Updated: May 26, 2021

Cordelia Lynn, after Ibsen

Headlong, The Lowry & Chichester Festival Theatre

The Lowry, Quays Theatre

3 Oct- 19 Oct 2019: 2hr 30min

Haydn Gwynne in Hedda Tesman, a CFT, Headlong, Lowry co-production  Photo Johan Persson
Haydn Gwynne in Hedda Tesman. All pictures: Johan Persson

Cordelia Lynn’s updating of Ibsen’s Hedda Gabler to the present day is a well-written, superbly acted evening in the theatre. It has its flaws, but let’s not dwell on them – yet.

Hedda Tesman is the home-bound wife of academic George Tesman (in Ibsen her surname is Tesman too, but he used her maiden name to emphasise that she is her father’s daughter more than her husband’s wife).

George is still close to his aunt Julie, who helped raise him; they have a family friend, a judge, called Brack.

So far, so close to the original, except that our Hedda (Haydn Gwynne) and our George (Anthony Calf) are middle-aged, not newly married. Instead of the housemaid Bertha we have Bertha the agency cleaner (Rebecca Oldfield), armed with her cordless Hoover, who is still the voice of down-to-earth, non-neurotic common sense.

But the other main female role has changed. Instead of Thea being a younger, married acquaintance of Hedda and George, she (Natalie Simpson) is their daughter; and Eilert, the recovering alcoholic ex-colleague of George whose re-emergence in the scholarly world poses a threat to George’s (and hence Hedda’s) ambitions, has become Elijah (Irfan Shamji), George’s former PhD student. He is in possession of an unpublished manuscript masterpiece in whose creation he and Thea shared (as in Hedda Gabler).

After that the story proceeds in much the same way, with Hedda, frustrated and mentally wobbling, destroying not just Elijah’s sobriety but also his manuscript and her own family’s slim hopes of reconciliation, with tragic results.

It’s the additional complication of a fraught mother-daughter relationship that gives Lynn’s adaptation extra bite; that plus the depth in Hedda’s character, as a mature woman who once had academic hopes herself but gave them up to be her daughter’s reluctant mother and now has no fulfilling role. There’s a line about how she was one of that generation who wanted to "have it all", but now (as almost the last line in the play implies) had everything but found nothing.

Haydn Gwynne is wonderful in this: caustic, smart, desperate for something more than the bumbling life of her family’s little railway train. The other performers are virtually faultless, too, and Holly Race Roughan’s direction has unobtrusive impact and is aware of the comic absurdities of the situation, as well as its many other aspects. A dysfunctional family isn’t much fun to watch, but the Hedda-Thea relationship is one of two generations, where the daughter has a determination to be her own woman in the way that her mother gave up long ago.

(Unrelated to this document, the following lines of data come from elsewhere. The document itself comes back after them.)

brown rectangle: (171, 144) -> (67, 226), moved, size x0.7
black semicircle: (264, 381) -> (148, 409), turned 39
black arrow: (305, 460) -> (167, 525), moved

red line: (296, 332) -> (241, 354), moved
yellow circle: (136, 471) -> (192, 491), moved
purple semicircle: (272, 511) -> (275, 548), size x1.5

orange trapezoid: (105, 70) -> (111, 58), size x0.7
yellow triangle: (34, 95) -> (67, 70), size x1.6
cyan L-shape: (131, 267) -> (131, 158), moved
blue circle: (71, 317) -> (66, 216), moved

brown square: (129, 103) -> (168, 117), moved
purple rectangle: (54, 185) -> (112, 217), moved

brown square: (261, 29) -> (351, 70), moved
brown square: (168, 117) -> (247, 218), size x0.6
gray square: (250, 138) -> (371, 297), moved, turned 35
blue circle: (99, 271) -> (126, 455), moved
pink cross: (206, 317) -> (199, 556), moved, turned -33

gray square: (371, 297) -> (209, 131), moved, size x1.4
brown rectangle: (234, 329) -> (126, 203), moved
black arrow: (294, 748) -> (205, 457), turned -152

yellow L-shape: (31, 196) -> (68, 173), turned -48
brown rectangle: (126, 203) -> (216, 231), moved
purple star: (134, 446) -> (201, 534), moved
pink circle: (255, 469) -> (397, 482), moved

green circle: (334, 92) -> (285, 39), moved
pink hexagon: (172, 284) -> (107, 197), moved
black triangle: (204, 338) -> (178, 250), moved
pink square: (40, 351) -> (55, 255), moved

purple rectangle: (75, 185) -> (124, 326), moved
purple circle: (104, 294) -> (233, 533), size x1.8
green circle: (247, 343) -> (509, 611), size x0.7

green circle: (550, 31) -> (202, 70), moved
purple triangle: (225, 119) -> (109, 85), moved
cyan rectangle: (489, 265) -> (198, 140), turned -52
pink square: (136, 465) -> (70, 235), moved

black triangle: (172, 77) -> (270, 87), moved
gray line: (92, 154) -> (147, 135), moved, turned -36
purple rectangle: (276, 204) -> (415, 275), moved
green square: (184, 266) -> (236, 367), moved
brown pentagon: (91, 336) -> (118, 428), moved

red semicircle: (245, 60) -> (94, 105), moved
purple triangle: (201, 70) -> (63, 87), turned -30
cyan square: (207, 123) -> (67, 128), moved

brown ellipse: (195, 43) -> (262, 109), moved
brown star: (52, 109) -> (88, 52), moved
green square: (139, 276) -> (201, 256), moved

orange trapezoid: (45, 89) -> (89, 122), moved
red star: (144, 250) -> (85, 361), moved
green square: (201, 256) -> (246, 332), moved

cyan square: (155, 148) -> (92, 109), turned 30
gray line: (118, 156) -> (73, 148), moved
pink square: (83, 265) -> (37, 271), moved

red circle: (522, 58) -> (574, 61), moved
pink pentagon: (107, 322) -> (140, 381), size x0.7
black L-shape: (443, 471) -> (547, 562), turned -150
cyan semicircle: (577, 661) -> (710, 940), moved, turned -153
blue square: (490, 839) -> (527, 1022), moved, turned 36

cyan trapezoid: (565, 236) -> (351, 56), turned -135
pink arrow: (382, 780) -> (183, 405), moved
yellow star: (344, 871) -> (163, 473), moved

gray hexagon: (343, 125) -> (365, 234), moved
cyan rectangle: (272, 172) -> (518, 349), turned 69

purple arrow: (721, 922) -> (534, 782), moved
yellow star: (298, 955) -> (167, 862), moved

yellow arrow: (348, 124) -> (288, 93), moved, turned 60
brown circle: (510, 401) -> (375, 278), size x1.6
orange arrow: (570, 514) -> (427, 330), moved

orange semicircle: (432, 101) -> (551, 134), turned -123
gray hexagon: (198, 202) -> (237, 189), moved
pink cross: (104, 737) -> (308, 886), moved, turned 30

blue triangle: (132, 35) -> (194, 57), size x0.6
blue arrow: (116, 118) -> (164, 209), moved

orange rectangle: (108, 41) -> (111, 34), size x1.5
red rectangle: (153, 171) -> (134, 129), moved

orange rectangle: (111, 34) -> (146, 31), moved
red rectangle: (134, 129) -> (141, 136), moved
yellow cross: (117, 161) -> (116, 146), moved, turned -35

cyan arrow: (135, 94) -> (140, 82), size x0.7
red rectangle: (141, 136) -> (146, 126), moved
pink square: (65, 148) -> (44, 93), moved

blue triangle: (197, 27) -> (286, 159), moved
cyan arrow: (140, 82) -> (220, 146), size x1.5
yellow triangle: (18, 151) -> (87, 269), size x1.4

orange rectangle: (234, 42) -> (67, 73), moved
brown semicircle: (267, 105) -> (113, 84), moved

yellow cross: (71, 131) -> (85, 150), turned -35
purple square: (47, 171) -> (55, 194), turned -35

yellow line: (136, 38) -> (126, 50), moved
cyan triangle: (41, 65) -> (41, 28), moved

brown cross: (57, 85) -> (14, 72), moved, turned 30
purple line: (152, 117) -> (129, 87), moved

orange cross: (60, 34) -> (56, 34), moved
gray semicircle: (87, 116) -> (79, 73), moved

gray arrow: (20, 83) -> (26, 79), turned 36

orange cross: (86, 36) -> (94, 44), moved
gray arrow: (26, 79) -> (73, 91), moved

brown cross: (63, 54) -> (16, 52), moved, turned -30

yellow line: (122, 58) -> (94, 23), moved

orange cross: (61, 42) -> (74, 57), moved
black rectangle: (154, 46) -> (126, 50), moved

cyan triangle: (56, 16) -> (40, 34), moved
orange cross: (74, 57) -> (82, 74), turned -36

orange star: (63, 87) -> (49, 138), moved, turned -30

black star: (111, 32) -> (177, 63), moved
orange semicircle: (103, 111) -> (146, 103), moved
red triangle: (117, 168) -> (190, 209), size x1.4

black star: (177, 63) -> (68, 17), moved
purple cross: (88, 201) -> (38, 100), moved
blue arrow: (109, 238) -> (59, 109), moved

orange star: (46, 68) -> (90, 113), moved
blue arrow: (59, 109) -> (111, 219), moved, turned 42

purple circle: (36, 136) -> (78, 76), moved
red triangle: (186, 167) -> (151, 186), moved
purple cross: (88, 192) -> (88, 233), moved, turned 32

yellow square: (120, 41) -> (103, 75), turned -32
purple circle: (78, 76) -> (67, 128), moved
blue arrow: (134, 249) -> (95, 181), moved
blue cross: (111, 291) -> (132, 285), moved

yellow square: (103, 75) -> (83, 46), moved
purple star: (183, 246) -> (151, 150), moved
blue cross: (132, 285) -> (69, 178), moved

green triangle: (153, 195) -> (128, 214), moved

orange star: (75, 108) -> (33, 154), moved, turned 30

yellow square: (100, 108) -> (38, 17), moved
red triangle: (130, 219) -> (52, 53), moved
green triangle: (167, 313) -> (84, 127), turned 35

There are flaws, and the major one comes from the fact that if this were the present day, the idea of a brilliant academic book existing only in hand-written paper form is almost incredible. Granted we hear references to "notes" from which Thea and her father intend to reconstruct the masterpiece (and we see them at work on his laptop doing so in the final scene), but in the real world such a tome would have some kind of electronic existence too.

Should Hedda have smashed up Elijah and Thea’s respective laptops instead of burning a sheaf of paper? What about a back-up in the cloud?

But then you’d lose the drama of real paper and real burning. And would a present-day general’s daughter have her father’s pistols still in working order and kept in a leather box like a cutlery canteen (licensed or not)? But then it would lose touch with Ibsen altogether. Still, suspension of disbelief and all that; there are limits to "realism".

The thrust stage presentation (adapted from the Chichester theatre’s shape?) works OK and certainly brings the action up-close for some, but the production and effective set design (Anna Fleischle) look as if things would have been as effective in a conventional fourth-wall configuration as well.